Immagine tratta dal film CAPE NO.7

Immagine tratta dal film CAPE NO.7

Immagine tratta dal film CAPE NO.7
 

Aga torna a Hengchun dopo aver tentato la fortuna in un gruppo rock a Taipei. Là accetta un lavoro come postino in sostituzione del vecchio Mao, che si è infortunato ad una gamba. Nel frattempo Tomoko giunge dal Giappone per organizzare il concerto sulla spiaggia di Kousuke Atari. La direzione del posto decide di far precedere il concerto della famosa star giapponese dall'esibizione di una band locale. A tal fine si tengono audizioni, che coinvolgeranno le persone più strane, tra cui un vigile ex membro delle Squadre speciali, una ragazzina che suona l'organo in chiesa e il vecchio postino.

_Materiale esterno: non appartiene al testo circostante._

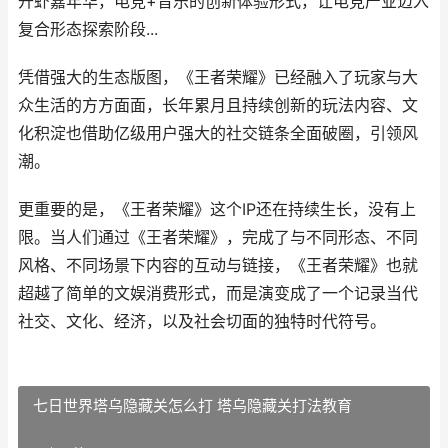
开虾嘉年华，电竞+音乐的创新体验形式，让电竞产业迈入
复合形态探索阶段...
凭借强大的生态版图，《王者荣耀》已经融入了玩家与大
众生活的方方面面，长年累月且持续创新的玩法内容、文
化积淀也借助亿级用户强大的社交链条全面破圈，引领风
潮。
更重要的是，《王者荣耀》这个IP还在持续生长，没有上
限。当人们通过《王者荣耀》，完成了与不同形态、不同
风格、不同场景下内容的互动与链接，《王者荣耀》也就
超越了简单的文娱消费形式，而是演变成了一个记录当代
社交、文化、经济，以及社会切面的独特时代符号。
七日世界塔乌隐藏关怎么打 塔乌隐藏关打法教育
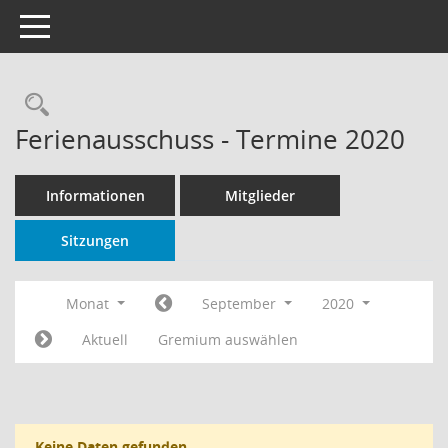
Toggle navigation
Rechercheauswahl
Ferienausschuss - Termine 2020
Informationen
Mitglieder
Sitzungen
Monat
September
2020
Aktuell
Gremium auswählen
Keine Daten gefunden.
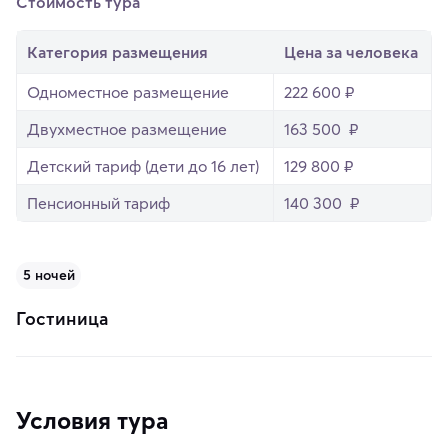
Стоимость тура
Категория размещения
Цена за человека
Одноместное размещение
222 600 ₽
Двухместное размещение
163 500 ₽
Детский тариф (дети до 16 лет)
129 800 ₽
Пенсионный тариф
140 300 ₽
5 ночей
Гостиница
Условия тура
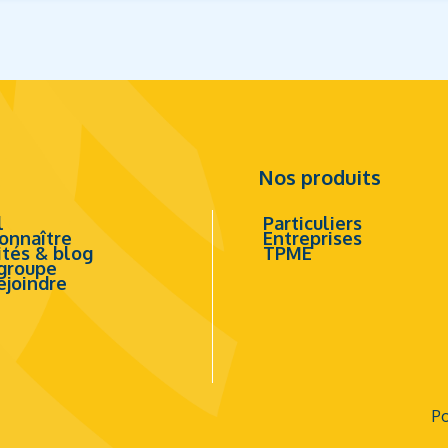
Nos produits
l
Particuliers
onnaître
Entreprises
ités & blog
TPME
groupe
ejoindre
Po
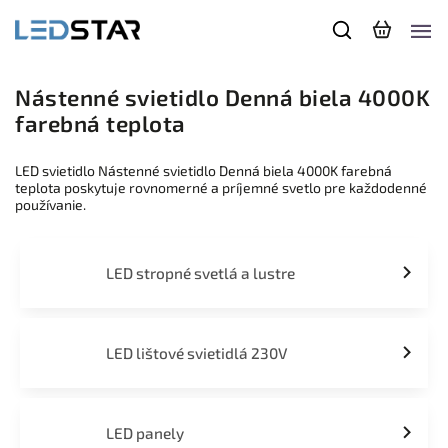
Nástenné svietidlo Denná biela 4000K
farebná teplota
LED svietidlo Nástenné svietidlo Denná biela 4000K farebná
teplota poskytuje rovnomerné a príjemné svetlo pre každodenné
používanie.
LED stropné svetlá a lustre
LED lištové svietidlá 230V
LED panely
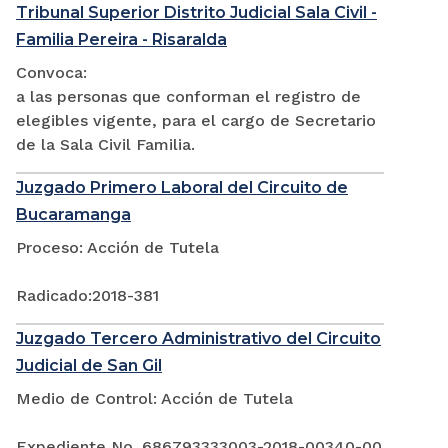
Tribunal Superior Distrito Judicial Sala Civil -
Familia Pereira - Risaralda
Convoca:
a las personas que conforman el registro de
elegibles vigente, para el cargo de Secretario
de la Sala Civil Familia.
Juzgado Primero Laboral del Circuito de
Bucaramanga
Proceso: Acción de Tutela
Radicado:2018-381
Juzgado Tercero Administrativo del Circuito
Judicial de San Gil
Medio de Control: Acción de Tutela
Expediente No. 686793333003-2018-00340-00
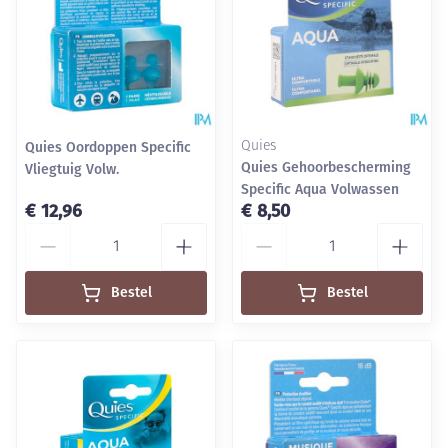
Quies Oordoppen Specific
Quies
Quies Gehoorbescherming
Vliegtuig Volw.
Specific Aqua Volwassen
€ 12,96
€ 8,50
Aantal
Aantal
Bestel
Bestel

Intanto Aga apre un pacco tornato indietro indirizzato ad una misteriosa Tomoko, che contiene sette lettere d'amore mai spedite...

Gran successo al botteghino, a Taiwan pari solo a quello di "Titanic", questo "Cape n. 7" coniuga sapientemente tutti gli ingredienti della commedia e del dramma sentimentale, evitando con eleganza la manipolazione dei sentimenti che spesso affligge i colossi hollywoodiani.
Col sottofondo di un leggero nazionalismo, si narra la storia di un amore del passato mai confessato e di un altro che, grazie al primo, riesce a vedere la luce nonostante la diversa nazionalità degli innamorati. Il tutto condito dall'aria di commedia che si respira in un improvvisato casting per la rock band più rappresentativa di Taiwan, e le divertenti schermaglie dei vecchietti che non sono affatto disposti a rinunciare ai loro strumenti tradizionali, anche se mal si accordano con l'idea di un concerto rock.

Aga, interpretato da Van Fan, una star locale piuttosto famosa, è il prototipo del giovane rocker deluso dalla grande città, che spacca chitarre e non riesce a superare la frustazione del mancato successo.
Mentre tenta di iniziare una nuova vita come postino, si imbatte in Tomoko, una modella mandata dal Giappone a far da organizzatrice per il concerto di un famoso cantante giapponese. L'orgoglio delle istituzioni locali farà da catalizzatore delle aspirazioni del giovane e il tutto finirà per evidenziare i sentimenti che i due scopriranno di coltivare l'uno per l'altra. Intanto Aga legge per caso delle lettere indirizzate ad una donna di nome Tomoko, che sessanta anni prima era stata l'oggetto dell'amore mai confessato di un giovane giapponese, costretto a lasciare l'isola alla fine della seconda guerra mondiale. E questa coincidenza gli darà lo strumento per superare la sua insoddisfazione nel presente e alla fine regalarsi la possibilità di un futuro.

Il maggior pregio di quest'opera è l'equilibrio. Se è pur vero che gli ingredienti per un bel racconto ci sono tutti, era senz'altro grosso il rischio di uno sbilanciamento a favore di un facile sentimentalismo e di una manipolazione dei sentimenti dello spettatore. Ma per fortuna il pericolo è sventato ad arte da una regia molto pulita, e dalla ottima prova di tutti gli attori che, complice una buona caratterizzazione dei personaggi, convince sin da subito lo spettatore.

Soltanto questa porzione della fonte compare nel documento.